At times, I felt like I was drowning, yet there was also a part of me that loved it. Being busy gave me a sense of meaning. Importance. Identity. And if I’m honest, our culture rewards that pace. We are conditioned from a young age to move quickly, achieve more, check the boxes, and keep going.


But there’s something interesting about that frantic pace of doing. It can become a façade. When we are constantly moving, producing, solving, scheduling, and achieving, we rarely have time to slow down enough to ask deeper questions. We don’t have time to really look inward, to examine our choices, or to question the systems we’re operating inside of. Busyness can become one of the most socially accepted distractions.


Today, as I sit at my desk on this quiet snowy afternoon, I find myself in a very different phase of life. My children are grown. The daily responsibility of caring for them has softened into something lighter, more of an advisory role and friendship. It's sweet and a shift. My work in the world no longer requires the hustle and travel that once defined it. Instead, I can shape my days at a pace that feels aligned with who I am becoming, choose who I want to work with or not, create my own hours, and decide how much energy I put into projects. 


Slowing down in this way and creating this kind ot freedom can feel surprisingly uncomfortable and unfamiliar. I fall into old habits of the past. There are days when I catch myself wanting to fill my calendar with meetings, tasks, and projects simply because stillness feels strange. The old conditioning quietly whispers:  productivity equals worth.


The ghost of the old pace still visits from time to time. Why? Because we have been trained to be doers. Task masters. Producers. I see it all around me, but I chose not to be there anymore. Instead, I am spending more time going inside in self-discovery- not always easy. 

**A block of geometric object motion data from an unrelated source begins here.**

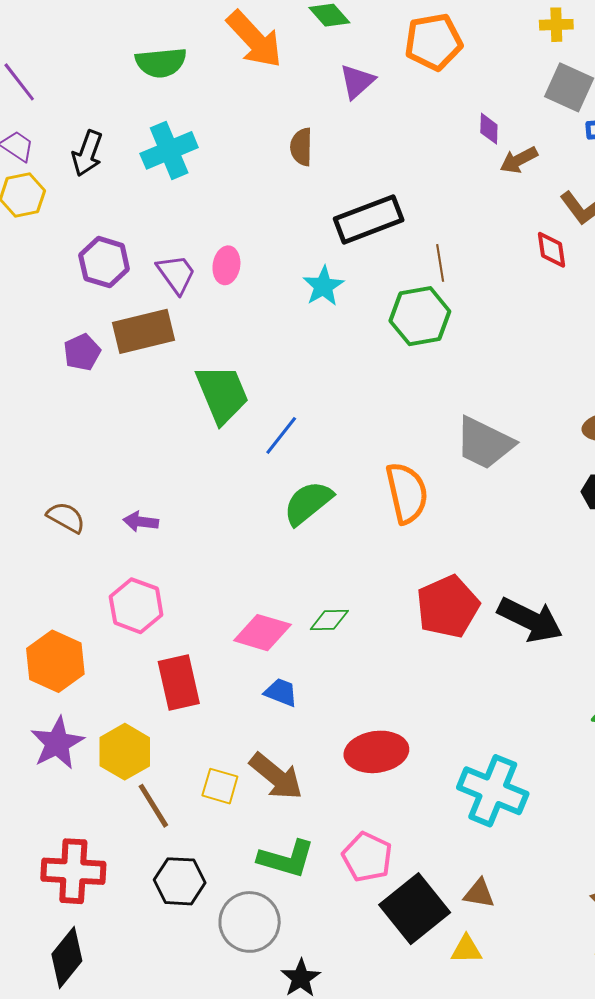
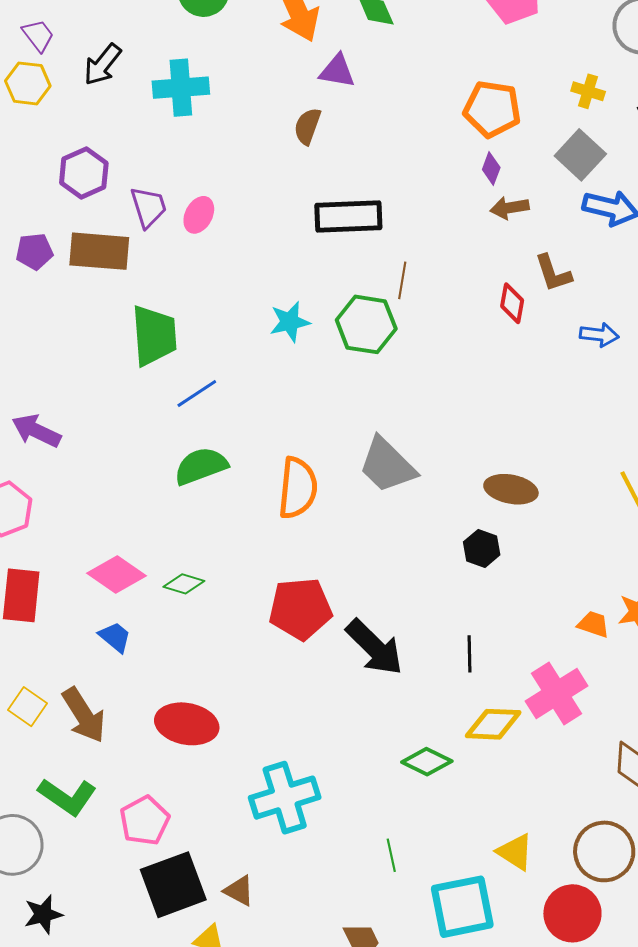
orange pentagon: (433, 42) -> (492, 109), moved
purple triangle: (357, 81) -> (337, 71), moved, turned 33
cyan star: (323, 286) -> (290, 322), moved
purple arrow: (141, 522) -> (36, 431), size x1.4
cyan cross: (493, 791) -> (285, 798), turned 32

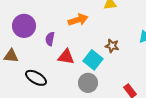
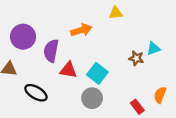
purple semicircle: (50, 39) -> (51, 51), size x1.5
brown star: (112, 46) -> (136, 58), moved

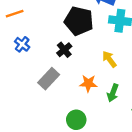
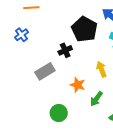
blue cross: (22, 44) -> (22, 35), moved

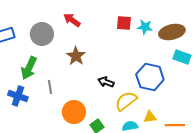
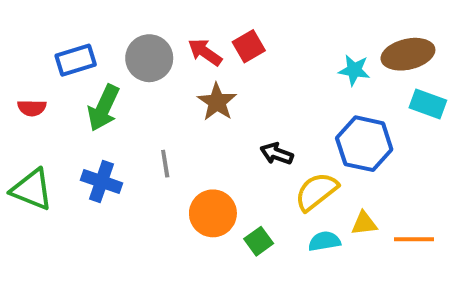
red arrow: (72, 20) -> (205, 52), moved
red square: (124, 23) -> (249, 46), moved, turned -35
cyan star: (145, 27) -> (354, 70), moved
green arrow: (29, 68) -> (103, 108), moved

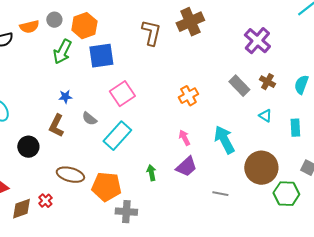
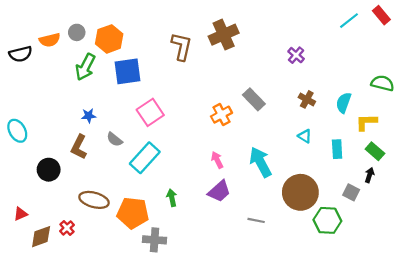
purple cross: (257, 41) -> (296, 55), size x0.6
gray rectangle: (239, 86) -> (254, 99), moved
green arrow: (151, 173) -> (172, 198), moved

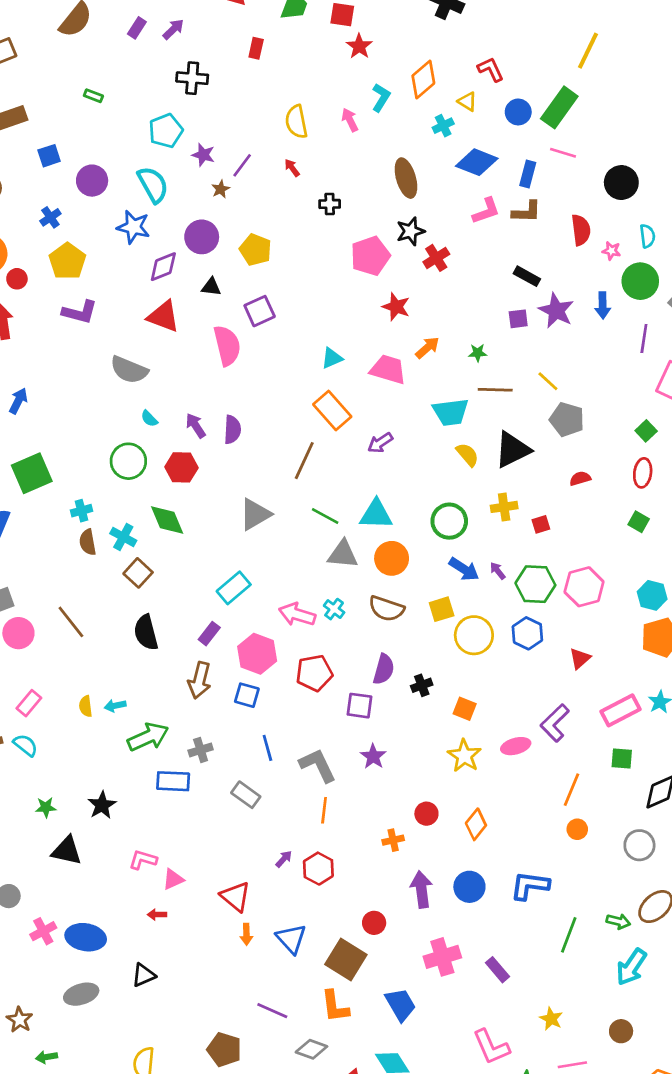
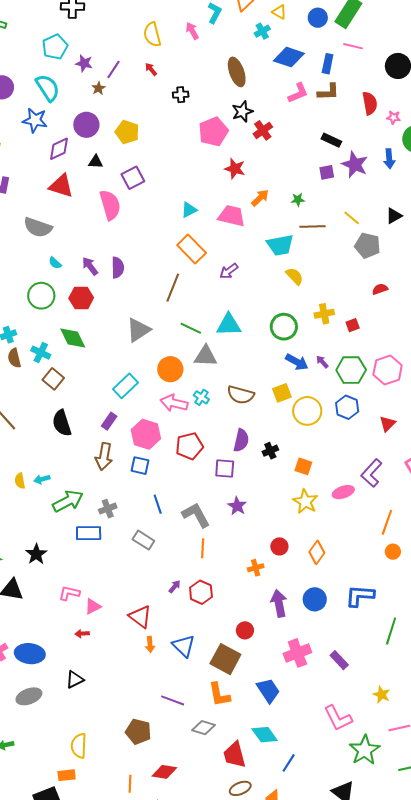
black triangle: (513, 450) -> (394, 216), moved, size x0.6
orange circle: (392, 558) -> (170, 369), moved

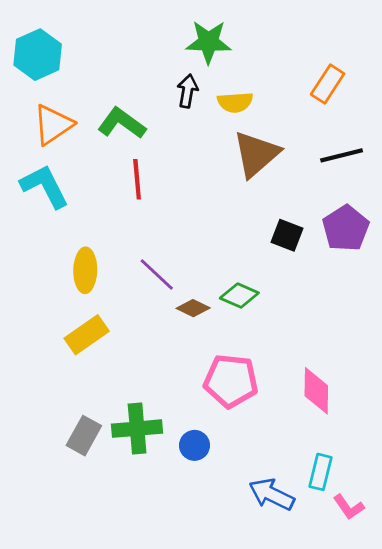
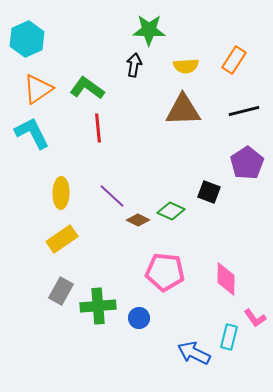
yellow semicircle: (235, 102) -> (186, 66), moved
brown triangle: (256, 154) -> (183, 110), turned 39
black square: (287, 235) -> (209, 192), moved
gray rectangle: (84, 436) -> (61, 291), moved
pink L-shape: (349, 507) -> (255, 318), moved

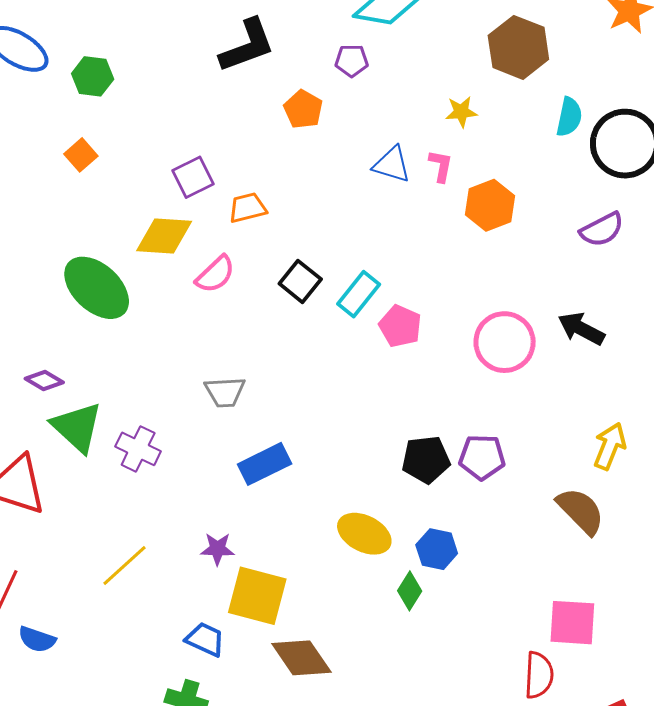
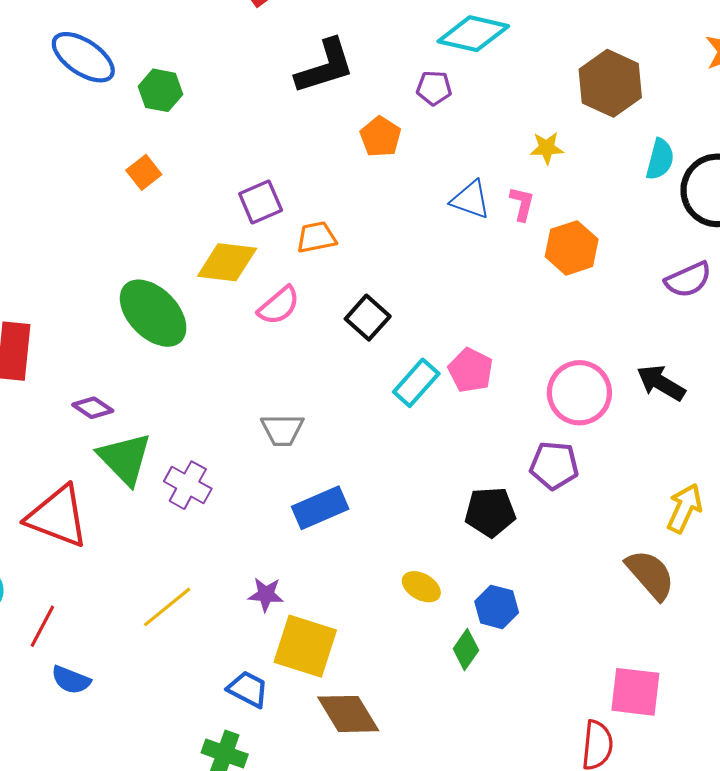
cyan rectangle: (359, 294) -> (416, 383), moved
purple pentagon: (482, 457) -> (554, 465), moved
yellow ellipse: (364, 534) -> (421, 587), size x0.7

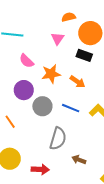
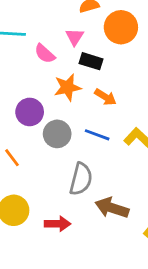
black rectangle: (84, 55) -> (91, 61), moved
pink semicircle: (26, 61) -> (45, 54), moved
brown arrow: (79, 160) -> (112, 208), size x1.6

I’m not one to sit on the couch scrolling social media all day — that’s not my nature. My version of slowing down looks different. It means walking in nature to calm my nervous system. Sitting in meditation and breathwork. Writing. Reading. Reflecting. Being with me.


And honestly, what I see is that is the biggest fear of all. 


For the first time in decades, I’m giving myself the gift of time to get to know myself more deeply. And that process is not always easy. When the noise quiets, things surface. The habit of constant productivity. The discomfort of not knowing what to do next. The subtle addiction to being busy. The part of me that likes drama, to fight, to have conflict in my life. Yes its true. There is the ugly dark side that is part of us too- that we rarely peek behind the curtain to see. But we need to know all parts of ourselves. 


Then the real question becomes: Can I simply be with myself?


Most people avoid that question. Not many people sign up for a silent meditation retreat to sit in silence for a week — truly alone with themselves. No talking. No reading. No writing. No phones. No distractions. Just you and your own mind. It's humbling.


But the truth is, we are always with ourselves.


From the moment we enter this world until the moment we leave it, we are in a relationship with ourselves every single day. Yet many of us spend our lives avoiding that relationship. Maybe because we are afraid of what we might discover, the truth. Maybe because slowing down requires honesty and acceptance. 


In this season of my life, I am learning to nurture that relationship with myself. To see clearly the parts I love and dont love. The parts that still need healing and my attention.  To accept the contradictions, the strengths, the imperfections.


To be honest about who I am.


And maybe — just maybe — one of the quiet purposes of life is exactly that.

To truly know ourselves.


Not the roles we play.Not the productivity we generate.Not the titles we carry.


But the deeper essence of who we are beneath all of that.


I sometimes imagine looking back thirty years from now and realizing something simple and beautiful. That I am still me. With thirty more years of experience, growth, mistakes, and wisdom, yet the same core essence that has always been here.


Perhaps the real journey of life isn’t becoming someone else. It’s remembering who we’ve always been.


So today I invite you to pause for a moment.


If the busyness of your life quieted… even just a little…What might you discover about yourself?